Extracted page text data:
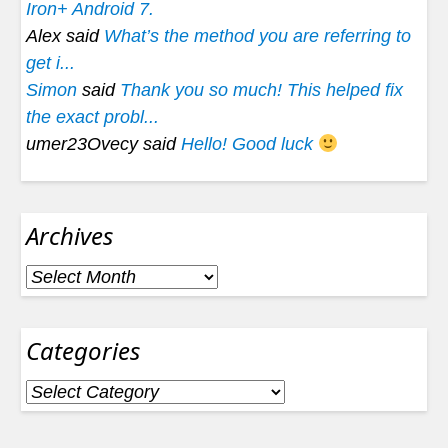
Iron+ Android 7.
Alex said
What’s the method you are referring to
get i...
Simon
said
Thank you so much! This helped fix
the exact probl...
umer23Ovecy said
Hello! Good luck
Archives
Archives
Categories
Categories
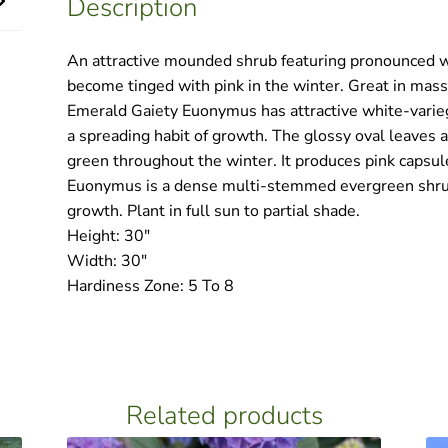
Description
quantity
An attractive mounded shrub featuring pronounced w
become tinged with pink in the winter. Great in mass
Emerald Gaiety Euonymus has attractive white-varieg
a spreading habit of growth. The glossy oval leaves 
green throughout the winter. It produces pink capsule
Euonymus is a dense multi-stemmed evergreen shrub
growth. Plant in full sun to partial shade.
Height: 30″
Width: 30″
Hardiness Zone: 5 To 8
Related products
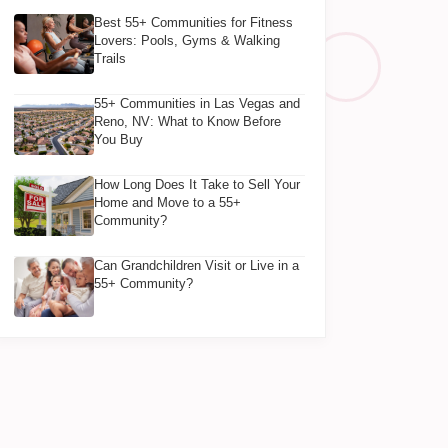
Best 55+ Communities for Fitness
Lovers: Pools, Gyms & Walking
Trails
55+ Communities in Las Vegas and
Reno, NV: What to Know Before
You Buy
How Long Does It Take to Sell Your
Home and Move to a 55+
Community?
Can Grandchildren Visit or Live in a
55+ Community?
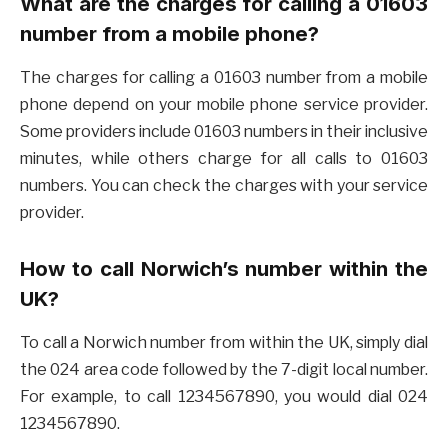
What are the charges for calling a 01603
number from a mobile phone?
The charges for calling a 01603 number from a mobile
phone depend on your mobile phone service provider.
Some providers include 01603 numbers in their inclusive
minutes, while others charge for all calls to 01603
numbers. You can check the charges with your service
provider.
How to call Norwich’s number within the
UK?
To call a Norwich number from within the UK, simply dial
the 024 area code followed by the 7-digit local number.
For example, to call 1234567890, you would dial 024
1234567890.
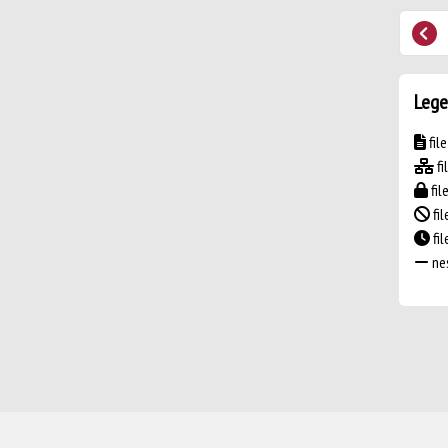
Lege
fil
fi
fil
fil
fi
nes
==
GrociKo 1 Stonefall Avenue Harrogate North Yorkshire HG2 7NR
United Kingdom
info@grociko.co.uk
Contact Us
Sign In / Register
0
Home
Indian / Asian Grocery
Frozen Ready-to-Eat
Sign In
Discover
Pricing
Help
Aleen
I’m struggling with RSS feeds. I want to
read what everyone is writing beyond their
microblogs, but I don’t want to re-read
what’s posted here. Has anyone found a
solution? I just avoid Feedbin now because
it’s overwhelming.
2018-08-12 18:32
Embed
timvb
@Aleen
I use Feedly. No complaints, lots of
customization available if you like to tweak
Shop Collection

## [ACTIVITY]
Which lines in the entries above contain "service"? Pull each of them out.

## [ANSWER TO THIS TASK]
phone depend on your mobile phone service provider.
numbers. You can check the charges with your service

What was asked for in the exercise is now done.